A more difficult question is whether the small-to-non-existent “bounce” reflected the Convention itself, or simply an environment in which relatively few undecided voters were affected by an event many did not bother to watch (network ratings for the GOP convention were basically terrible, though that might at least in part reflect the continuing phenomenon of broadcast TV losing viewers to cable or streaming video). The latter proposition might suggest that the Democratic event won’t produce much of a “bounce,” either, making the back-to-back conventions essentially a wash.
Objectives for the Democratic convention are a bit simpler but than those for the potentially for the GOP event, but no less difficult: (1) Making a positive case for the administration’s accomplishments at a time of 8% unemployment, chronic market jitters, media alarms about deficits and debt, partisan gridlock, and sour public attitudes towards the signature Affordable Care Act initiative; (2) accentuating Obama’s likability, a key advantage over Romney (though possibly one that was eroded by the Republican convention); (3) rebutting Republican attack lines on welfare and Medicare; (4) dealing with “broken promises” claims comparing current national conditions with what the president talked about in 2008; and (5) recreating the “big choice” framework that makes the election less of an up-or-down referendum on the president’s performance while ramping up Democratic “base” enthusiasm for voting in what will likely be a turnout-driven result.
The interplay of factors (1), (4) and (5) and their trickiness were exhibited by the brief confusion over the weekend about the Democratic “line” on the famous “Are you better off than you were four years ago?” question, which was a centerpiece of Romney’s convention speech. Polls have consistently shown considerable public understanding of the “bad hand” Obama was dealt, and the substantial responsibility Republicans bear for dealing it. The apparent Democratic Convention messaging strategy will be to closely link the Romney/Ryan agenda to George W. Bush’s, and to expose its irrelevance and/or opposition to what is needed to promote a strong economic recovery.

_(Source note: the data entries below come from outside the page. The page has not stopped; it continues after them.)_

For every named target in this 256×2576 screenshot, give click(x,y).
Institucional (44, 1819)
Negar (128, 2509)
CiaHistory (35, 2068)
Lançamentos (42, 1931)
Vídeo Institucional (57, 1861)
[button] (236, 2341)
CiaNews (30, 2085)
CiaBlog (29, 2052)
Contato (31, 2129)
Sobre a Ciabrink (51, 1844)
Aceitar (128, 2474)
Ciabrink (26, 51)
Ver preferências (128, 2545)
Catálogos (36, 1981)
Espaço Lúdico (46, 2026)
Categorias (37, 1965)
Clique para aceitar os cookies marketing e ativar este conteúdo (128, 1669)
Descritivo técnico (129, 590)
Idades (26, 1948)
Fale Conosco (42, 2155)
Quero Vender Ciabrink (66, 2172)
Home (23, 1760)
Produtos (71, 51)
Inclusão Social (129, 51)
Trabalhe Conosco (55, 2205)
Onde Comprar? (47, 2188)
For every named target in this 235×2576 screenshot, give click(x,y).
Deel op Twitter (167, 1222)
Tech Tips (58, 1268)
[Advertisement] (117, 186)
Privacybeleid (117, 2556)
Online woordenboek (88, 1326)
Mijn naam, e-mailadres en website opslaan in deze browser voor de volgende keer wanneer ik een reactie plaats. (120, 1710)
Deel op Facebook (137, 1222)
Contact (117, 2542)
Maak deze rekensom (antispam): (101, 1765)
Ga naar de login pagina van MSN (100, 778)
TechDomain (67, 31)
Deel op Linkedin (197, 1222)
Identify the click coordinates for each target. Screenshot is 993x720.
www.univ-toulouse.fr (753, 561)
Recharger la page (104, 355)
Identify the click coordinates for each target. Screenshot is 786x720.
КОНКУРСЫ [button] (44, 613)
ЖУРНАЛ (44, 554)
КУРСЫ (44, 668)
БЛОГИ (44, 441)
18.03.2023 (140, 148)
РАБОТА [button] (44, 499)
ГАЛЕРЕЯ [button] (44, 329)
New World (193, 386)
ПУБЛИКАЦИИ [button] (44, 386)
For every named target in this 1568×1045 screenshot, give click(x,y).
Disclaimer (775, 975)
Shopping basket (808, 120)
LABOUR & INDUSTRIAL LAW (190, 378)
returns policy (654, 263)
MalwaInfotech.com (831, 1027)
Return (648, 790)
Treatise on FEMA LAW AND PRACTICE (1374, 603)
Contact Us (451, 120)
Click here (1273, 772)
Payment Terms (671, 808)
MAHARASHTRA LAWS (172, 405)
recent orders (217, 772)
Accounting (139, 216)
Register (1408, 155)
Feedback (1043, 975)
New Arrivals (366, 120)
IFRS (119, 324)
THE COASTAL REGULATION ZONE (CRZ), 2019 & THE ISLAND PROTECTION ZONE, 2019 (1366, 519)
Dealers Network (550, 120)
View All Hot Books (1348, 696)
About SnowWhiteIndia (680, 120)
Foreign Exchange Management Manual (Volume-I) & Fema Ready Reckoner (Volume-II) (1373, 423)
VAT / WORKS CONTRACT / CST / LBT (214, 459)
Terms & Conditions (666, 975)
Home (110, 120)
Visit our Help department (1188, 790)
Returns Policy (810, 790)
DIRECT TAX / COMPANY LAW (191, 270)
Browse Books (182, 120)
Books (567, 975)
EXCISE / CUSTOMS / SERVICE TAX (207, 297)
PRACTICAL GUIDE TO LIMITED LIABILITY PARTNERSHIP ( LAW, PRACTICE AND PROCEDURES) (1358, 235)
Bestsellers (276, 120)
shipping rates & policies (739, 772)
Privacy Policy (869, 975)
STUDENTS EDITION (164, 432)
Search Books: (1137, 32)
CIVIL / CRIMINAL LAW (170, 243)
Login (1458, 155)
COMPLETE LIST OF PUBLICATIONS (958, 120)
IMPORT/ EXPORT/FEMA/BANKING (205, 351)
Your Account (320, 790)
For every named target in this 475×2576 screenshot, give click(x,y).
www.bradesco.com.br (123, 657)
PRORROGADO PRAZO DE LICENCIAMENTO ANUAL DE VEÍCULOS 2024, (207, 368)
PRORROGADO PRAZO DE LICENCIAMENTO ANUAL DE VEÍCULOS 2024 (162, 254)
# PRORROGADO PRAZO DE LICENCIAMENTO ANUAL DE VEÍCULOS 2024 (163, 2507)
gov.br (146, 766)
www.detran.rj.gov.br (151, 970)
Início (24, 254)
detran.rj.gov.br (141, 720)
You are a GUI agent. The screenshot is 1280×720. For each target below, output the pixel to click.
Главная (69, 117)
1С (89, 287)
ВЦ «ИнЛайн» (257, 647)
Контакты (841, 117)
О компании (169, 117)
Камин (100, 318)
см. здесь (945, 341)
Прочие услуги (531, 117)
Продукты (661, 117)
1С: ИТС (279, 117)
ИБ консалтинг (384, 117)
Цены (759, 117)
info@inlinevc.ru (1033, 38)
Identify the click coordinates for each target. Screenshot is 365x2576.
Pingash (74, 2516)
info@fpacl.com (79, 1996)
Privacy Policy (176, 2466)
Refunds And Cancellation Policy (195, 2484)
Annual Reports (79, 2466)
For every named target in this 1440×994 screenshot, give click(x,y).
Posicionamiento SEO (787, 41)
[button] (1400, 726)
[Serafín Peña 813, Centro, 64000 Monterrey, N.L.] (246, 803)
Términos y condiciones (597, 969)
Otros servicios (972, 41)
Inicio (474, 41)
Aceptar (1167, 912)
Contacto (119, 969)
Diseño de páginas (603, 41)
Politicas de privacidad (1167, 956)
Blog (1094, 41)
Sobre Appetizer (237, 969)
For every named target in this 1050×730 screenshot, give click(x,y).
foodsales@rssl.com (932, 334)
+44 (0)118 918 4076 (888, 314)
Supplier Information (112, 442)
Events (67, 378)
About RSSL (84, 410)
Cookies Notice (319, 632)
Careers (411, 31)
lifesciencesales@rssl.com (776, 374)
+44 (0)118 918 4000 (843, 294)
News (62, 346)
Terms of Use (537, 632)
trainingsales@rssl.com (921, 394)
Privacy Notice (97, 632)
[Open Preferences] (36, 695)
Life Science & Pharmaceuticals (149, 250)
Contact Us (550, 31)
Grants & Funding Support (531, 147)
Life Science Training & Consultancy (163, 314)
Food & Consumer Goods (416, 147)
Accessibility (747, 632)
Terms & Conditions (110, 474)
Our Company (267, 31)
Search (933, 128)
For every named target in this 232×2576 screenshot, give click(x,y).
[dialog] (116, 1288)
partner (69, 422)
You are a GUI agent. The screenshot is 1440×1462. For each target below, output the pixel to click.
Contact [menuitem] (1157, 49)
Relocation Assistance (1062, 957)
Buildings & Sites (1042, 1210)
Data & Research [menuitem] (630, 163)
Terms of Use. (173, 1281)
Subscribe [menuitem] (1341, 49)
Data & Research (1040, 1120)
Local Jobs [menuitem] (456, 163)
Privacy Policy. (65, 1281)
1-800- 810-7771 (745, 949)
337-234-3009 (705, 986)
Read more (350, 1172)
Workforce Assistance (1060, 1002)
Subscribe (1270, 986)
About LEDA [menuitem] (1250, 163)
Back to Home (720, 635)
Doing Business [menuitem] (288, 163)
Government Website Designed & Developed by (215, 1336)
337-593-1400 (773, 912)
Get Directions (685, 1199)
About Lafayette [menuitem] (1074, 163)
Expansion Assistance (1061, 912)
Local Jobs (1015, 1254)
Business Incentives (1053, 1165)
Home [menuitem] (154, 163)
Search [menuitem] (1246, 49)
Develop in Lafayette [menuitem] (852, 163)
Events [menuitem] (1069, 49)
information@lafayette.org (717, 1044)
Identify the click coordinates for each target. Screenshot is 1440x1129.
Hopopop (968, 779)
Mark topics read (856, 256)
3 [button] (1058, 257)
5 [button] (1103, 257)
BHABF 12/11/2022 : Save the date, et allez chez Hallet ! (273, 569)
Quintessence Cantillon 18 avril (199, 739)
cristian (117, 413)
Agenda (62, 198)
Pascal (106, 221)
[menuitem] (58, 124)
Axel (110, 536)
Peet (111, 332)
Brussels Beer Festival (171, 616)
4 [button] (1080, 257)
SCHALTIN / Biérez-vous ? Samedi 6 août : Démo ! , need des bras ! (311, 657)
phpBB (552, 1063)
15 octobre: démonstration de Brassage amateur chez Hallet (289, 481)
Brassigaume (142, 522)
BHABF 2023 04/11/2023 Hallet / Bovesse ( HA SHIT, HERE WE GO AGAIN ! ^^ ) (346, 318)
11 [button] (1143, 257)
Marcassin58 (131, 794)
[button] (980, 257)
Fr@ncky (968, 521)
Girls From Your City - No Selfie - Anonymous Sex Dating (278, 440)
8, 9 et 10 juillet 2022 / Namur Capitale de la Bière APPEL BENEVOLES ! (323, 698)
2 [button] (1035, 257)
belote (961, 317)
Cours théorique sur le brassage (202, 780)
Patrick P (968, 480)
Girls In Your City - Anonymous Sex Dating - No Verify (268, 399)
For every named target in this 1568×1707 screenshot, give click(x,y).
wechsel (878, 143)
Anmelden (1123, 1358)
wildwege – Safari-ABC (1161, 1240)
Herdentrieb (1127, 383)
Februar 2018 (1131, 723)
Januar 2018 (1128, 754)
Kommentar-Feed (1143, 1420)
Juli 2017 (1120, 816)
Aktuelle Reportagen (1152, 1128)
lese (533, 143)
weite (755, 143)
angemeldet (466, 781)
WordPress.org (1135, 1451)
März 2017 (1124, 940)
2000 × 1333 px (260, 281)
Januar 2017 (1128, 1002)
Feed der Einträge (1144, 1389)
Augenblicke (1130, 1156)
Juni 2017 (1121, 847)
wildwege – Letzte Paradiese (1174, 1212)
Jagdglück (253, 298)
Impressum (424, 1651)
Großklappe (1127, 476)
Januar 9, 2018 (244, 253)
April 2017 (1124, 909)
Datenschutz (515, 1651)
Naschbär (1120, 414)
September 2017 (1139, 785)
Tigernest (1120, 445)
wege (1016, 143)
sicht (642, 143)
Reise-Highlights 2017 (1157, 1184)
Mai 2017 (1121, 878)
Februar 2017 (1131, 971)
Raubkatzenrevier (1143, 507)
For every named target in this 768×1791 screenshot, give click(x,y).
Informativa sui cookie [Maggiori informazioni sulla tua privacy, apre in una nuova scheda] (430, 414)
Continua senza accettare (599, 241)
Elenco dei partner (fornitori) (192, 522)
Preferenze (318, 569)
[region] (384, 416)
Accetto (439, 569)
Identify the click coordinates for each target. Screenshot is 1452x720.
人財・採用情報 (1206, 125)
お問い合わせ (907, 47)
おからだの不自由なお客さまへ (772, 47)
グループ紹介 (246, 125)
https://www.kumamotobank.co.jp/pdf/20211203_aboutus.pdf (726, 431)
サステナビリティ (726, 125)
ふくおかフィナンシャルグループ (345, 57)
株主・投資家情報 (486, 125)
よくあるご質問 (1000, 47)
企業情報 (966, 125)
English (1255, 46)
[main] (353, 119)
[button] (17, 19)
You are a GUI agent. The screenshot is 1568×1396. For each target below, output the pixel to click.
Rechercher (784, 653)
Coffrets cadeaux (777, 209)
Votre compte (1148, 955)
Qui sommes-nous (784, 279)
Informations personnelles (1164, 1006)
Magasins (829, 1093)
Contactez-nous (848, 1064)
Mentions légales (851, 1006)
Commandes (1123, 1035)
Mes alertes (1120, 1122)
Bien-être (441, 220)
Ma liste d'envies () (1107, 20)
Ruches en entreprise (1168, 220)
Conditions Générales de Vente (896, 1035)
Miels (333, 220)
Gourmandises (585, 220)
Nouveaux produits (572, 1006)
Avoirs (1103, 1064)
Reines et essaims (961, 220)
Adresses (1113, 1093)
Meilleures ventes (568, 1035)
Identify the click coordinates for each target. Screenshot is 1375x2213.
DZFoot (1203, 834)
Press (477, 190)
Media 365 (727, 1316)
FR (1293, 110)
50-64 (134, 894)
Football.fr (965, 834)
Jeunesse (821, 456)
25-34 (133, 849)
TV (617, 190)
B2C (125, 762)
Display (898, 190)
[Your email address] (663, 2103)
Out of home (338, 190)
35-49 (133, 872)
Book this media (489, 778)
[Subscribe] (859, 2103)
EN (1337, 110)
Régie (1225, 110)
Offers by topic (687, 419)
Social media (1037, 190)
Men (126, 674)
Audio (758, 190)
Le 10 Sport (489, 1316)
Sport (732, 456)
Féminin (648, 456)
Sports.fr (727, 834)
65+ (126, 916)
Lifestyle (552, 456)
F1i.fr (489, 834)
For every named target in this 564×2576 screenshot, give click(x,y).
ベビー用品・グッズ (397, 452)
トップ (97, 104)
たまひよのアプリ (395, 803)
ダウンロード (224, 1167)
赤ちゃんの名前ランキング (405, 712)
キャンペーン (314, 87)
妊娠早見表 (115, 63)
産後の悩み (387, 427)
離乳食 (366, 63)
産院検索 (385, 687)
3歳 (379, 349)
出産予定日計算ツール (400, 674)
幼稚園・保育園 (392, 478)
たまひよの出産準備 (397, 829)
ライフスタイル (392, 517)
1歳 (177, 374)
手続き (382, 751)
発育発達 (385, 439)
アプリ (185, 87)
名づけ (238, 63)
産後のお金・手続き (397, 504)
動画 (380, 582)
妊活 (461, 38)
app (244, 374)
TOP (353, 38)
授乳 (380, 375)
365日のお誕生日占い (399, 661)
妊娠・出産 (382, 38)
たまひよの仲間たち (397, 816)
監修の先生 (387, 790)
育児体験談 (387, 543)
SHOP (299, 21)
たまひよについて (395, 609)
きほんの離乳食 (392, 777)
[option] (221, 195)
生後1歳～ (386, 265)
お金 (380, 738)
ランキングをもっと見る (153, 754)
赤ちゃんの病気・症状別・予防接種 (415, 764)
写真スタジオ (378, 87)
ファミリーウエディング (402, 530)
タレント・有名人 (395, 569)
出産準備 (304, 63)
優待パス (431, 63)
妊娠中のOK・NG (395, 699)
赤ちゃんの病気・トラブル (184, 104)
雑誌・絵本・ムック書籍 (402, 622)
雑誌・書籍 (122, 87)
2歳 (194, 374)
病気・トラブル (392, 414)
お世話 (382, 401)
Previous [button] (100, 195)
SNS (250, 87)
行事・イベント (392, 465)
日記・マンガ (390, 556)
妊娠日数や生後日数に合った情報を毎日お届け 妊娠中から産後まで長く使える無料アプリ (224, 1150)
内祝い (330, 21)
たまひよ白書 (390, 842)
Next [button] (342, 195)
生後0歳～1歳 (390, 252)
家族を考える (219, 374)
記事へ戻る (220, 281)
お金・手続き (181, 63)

A key figure in making that case—and to an equal extent, in achieving Objective #2, especially with respect to the Romney campaign’s racially-tinged ads mendaciously accusing Obama of “abolishing” the architecture of the 1996 welfare reform law—is former president Bill Clinton, who will be the big speaker on Wednesday night.
In terms of Objective #5, you can expect a massive, sustained effort to take the bloom off Paul Ryan, and publicize the very radicalism and specificity of his budget that has made him the Maximum Hero to conservative activists. Democratic speakers will likely be equally uninhibited in raising the kind of cultural issues that were largely taboo at the GOP event, in part to boost the enthusiasm of culturally progressive younger voters, and in part to head off Republican gains among college-educated women who might be alarmed if fully aware of the GOP ticket’s many promises to restrict or even abolish reproductive rights.
Expectations for Obama’s speech will unavoidably be higher than for Romney. But at least Democrats can be reasonably sure he won’t be preceded to the podium by an octogenarian actor debating an empty chair.